If Millennials do not learn to be Operations Managers, who will?
In order to answer that you need to understand why Millenials think the way they do.
Here are some of the millennial traits shaping our economy.
- Millennials have been slower to marry, have children and become home or even car owners. Millennials have a different kind of attitudes towards ownership.
- For millennials, having access has become more important than ownership and this has helped spawn what’s being called a “sharing economy.
- With lower employment levels to previous generations, smaller income and less money to spend than other generations, Millennials are amongst the hardest hit by the economic downturn.
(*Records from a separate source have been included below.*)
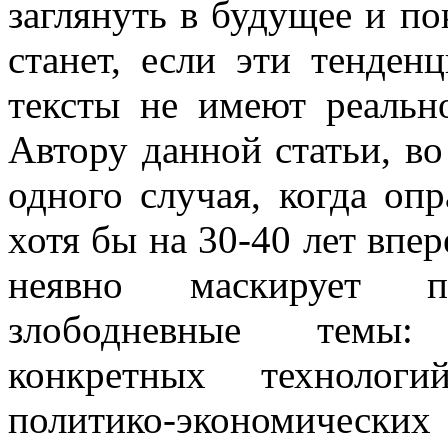
заглянуть в будущее и по
станет, если эти тенден
тексты не имеют реальн
Автору данной статьи, во
одного случая, когда оп
хотя бы на 30-40 лет впе
неявно маскирует п
злободневные темы:
конкретных технологи
политико-экономически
- Millennials are encumbered with debt, with student loan payments and education taking a growing chunk of post-graduate income – along with credit card payments
- Millennials are digitally savvy and a mobile-first generation. Having the Internet at their fingertips and an affinity for technology helps shape how Millennials shop.
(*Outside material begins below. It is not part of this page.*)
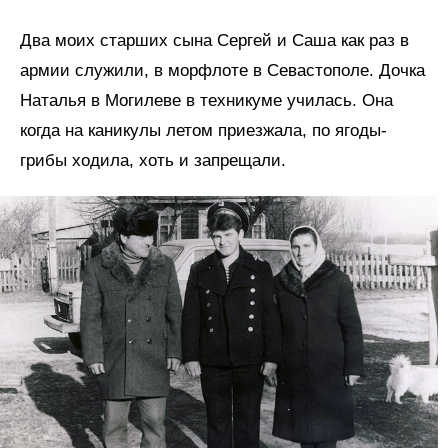
Два моих старших сына Сергей и Саша как раз в
армии служили, в морфлоте в Севастополе. Дочка
Наталья в Могилеве в техникуме училась. Она
когда на каникулы летом приезжала, по ягоды-
грибы ходила, хоть и запрещали.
- Millennials are used to having instant access to price comparisons, product information and peer reviews which influences their purchasing power.
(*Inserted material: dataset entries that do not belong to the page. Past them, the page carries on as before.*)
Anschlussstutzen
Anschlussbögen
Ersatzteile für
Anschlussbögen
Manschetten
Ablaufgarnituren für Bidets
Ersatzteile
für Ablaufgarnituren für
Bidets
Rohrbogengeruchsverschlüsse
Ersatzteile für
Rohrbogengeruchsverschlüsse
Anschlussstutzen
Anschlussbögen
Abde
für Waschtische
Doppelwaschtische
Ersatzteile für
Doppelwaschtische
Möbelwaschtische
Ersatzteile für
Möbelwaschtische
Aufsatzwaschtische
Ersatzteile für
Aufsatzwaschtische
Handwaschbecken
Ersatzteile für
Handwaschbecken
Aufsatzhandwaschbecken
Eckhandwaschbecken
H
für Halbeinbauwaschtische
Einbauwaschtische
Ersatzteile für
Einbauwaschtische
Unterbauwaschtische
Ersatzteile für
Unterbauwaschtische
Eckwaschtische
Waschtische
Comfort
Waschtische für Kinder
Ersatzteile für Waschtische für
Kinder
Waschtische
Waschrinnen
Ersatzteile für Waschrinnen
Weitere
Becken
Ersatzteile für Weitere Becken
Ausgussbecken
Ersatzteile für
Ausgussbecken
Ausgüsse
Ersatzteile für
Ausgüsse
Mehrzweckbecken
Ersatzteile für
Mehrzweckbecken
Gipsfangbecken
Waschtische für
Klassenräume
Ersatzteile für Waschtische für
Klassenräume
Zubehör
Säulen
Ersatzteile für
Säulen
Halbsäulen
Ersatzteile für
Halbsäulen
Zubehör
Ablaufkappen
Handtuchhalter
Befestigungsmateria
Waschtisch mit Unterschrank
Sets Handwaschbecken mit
- Millennials value simplicity, ease and efficiency.
- Millennials turn to brands that offer maximum convenience at the lowest cost in all transactions and that can evolve to meet the demands of their lifestyle.
- Unsurprisingly, the Millennial generation that lives online also buys online.
- Millennials are optimistic about the future, value cause-related marketing and want to be good to the planet, believing that collaborative action and strength in numbers can make a difference.
- Millennials are social creatures both on and offline, with their lives being lifestyle-centered.
- Millennials prioritize happiness and passion and are more open-minded to somewhat controversial topics.
- For fun, Millennials seem to enjoy playing video games, downloading music, using social media, chatting on instant messaging platforms and watching TV online.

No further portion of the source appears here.